YOUR TASK: Each line holding the string "Jerome" is to be copied from the data.

═════ PROVIDED ENTRIES ═════

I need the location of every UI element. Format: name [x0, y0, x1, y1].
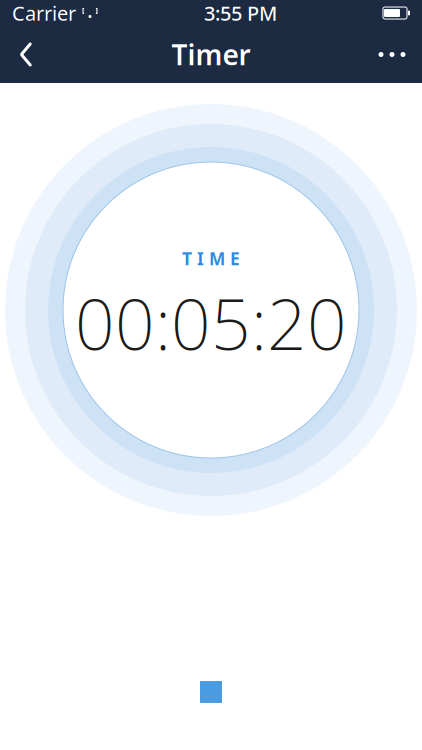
button[interactable]: Back [0, 26, 52, 83]
staticText: 00:05:20 [75, 277, 347, 369]
button[interactable]: Stop timer [186, 667, 236, 717]
staticText: T I M E [182, 247, 240, 270]
staticText: Timer [172, 36, 250, 73]
staticText: Carrier [12, 0, 76, 26]
staticText: 3:55 PM [204, 0, 277, 26]
button[interactable]: More options [362, 26, 422, 83]
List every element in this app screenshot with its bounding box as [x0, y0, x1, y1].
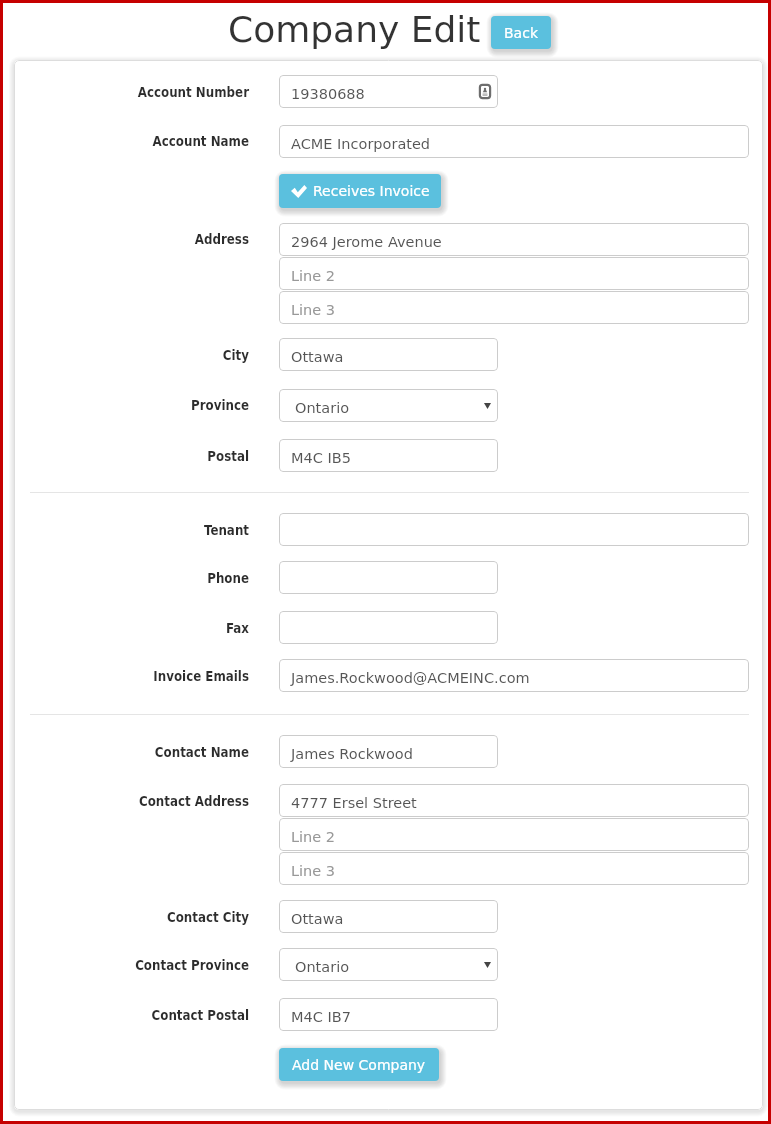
- button[interactable]: ACME Incorporated: [279, 125, 749, 158]
- button[interactable]: [279, 513, 749, 546]
- button[interactable]: James.Rockwood@ACMEINC.com: [279, 659, 749, 692]
- button[interactable]: Add New Company: [279, 1048, 439, 1081]
- staticText: 4777 Ersel Street: [291, 795, 417, 812]
- button[interactable]: Ottawa: [279, 900, 498, 933]
- button[interactable]: Line 3: [279, 291, 749, 324]
- button[interactable]: 4777 Ersel Street: [279, 784, 749, 817]
- staticText: Address: [194, 232, 249, 247]
- staticText: James Rockwood: [291, 746, 413, 763]
- staticText: Ontario: [295, 959, 350, 976]
- button[interactable]: Open dropdown: [484, 962, 491, 968]
- staticText: M4C IB7: [291, 1009, 351, 1026]
- staticText: Line 3: [291, 863, 336, 880]
- button[interactable]: Receives Invoice: [279, 174, 441, 208]
- button[interactable]: Ontario: [279, 948, 498, 981]
- staticText: Add New Company: [292, 1057, 426, 1073]
- button[interactable]: [279, 611, 498, 644]
- button[interactable]: M4C IB7: [279, 998, 498, 1031]
- staticText: Receives Invoice: [313, 183, 430, 199]
- staticText: Back: [504, 25, 538, 41]
- button[interactable]: [279, 561, 498, 594]
- staticText: Contact City: [167, 910, 249, 925]
- button[interactable]: James Rockwood: [279, 735, 498, 768]
- button[interactable]: Open dropdown: [484, 403, 491, 409]
- staticText: Fax: [226, 621, 249, 636]
- staticText: James.Rockwood@ACMEINC.com: [291, 670, 530, 687]
- staticText: Invoice Emails: [153, 669, 249, 684]
- staticText: Line 2: [291, 268, 336, 285]
- staticText: M4C IB5: [291, 450, 351, 467]
- staticText: Postal: [207, 449, 249, 464]
- button[interactable]: 19380688: [279, 75, 498, 108]
- staticText: Contact Name: [154, 745, 249, 760]
- staticText: Line 3: [291, 302, 336, 319]
- staticText: 19380688: [291, 86, 365, 103]
- button[interactable]: Ontario: [279, 389, 498, 422]
- button[interactable]: 2964 Jerome Avenue: [279, 223, 749, 256]
- button[interactable]: Account card: [479, 84, 491, 99]
- staticText: Phone: [207, 571, 249, 586]
- staticText: Company Edit: [228, 9, 481, 51]
- staticText: Contact Province: [135, 958, 249, 973]
- staticText: Line 2: [291, 829, 336, 846]
- staticText: Ontario: [295, 400, 350, 417]
- button[interactable]: Back: [491, 16, 551, 49]
- staticText: ACME Incorporated: [291, 136, 431, 153]
- button[interactable]: Ottawa: [279, 338, 498, 371]
- staticText: Account Name: [152, 134, 249, 149]
- staticText: Ottawa: [291, 911, 344, 928]
- staticText: City: [222, 348, 249, 363]
- staticText: Province: [190, 398, 249, 413]
- staticText: Account Number: [137, 85, 249, 100]
- staticText: Contact Postal: [151, 1008, 249, 1023]
- button[interactable]: Line 2: [279, 818, 749, 851]
- staticText: Contact Address: [138, 794, 249, 809]
- staticText: Ottawa: [291, 349, 344, 366]
- button[interactable]: Line 3: [279, 852, 749, 885]
- staticText: 2964 Jerome Avenue: [291, 234, 442, 251]
- button[interactable]: Line 2: [279, 257, 749, 290]
- button[interactable]: M4C IB5: [279, 439, 498, 472]
- staticText: Tenant: [204, 523, 249, 538]
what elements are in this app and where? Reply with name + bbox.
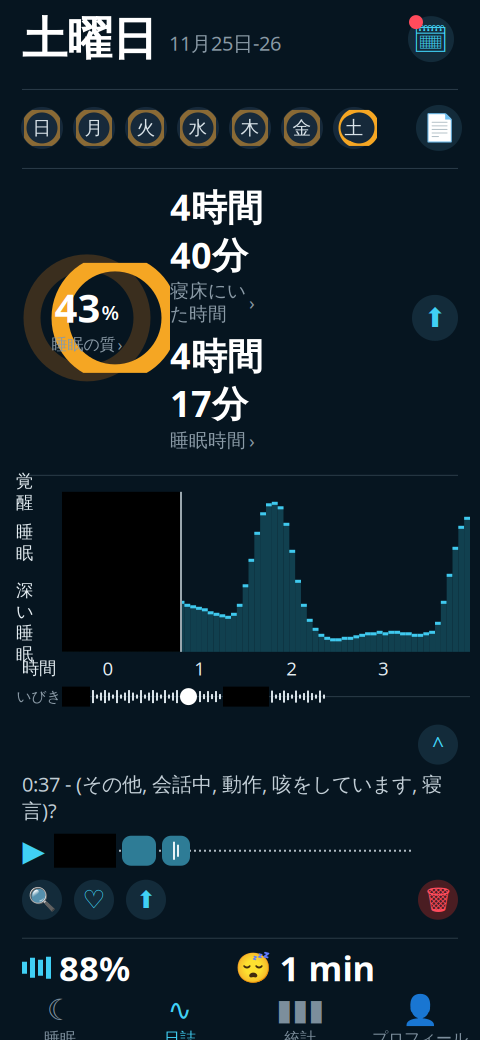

═════

SOLUTION TO THE PROBLEM:
- button[interactable]: 2964 Jerome Avenue: [279, 223, 749, 256]
- staticText: 2964 Jerome Avenue: [291, 234, 442, 251]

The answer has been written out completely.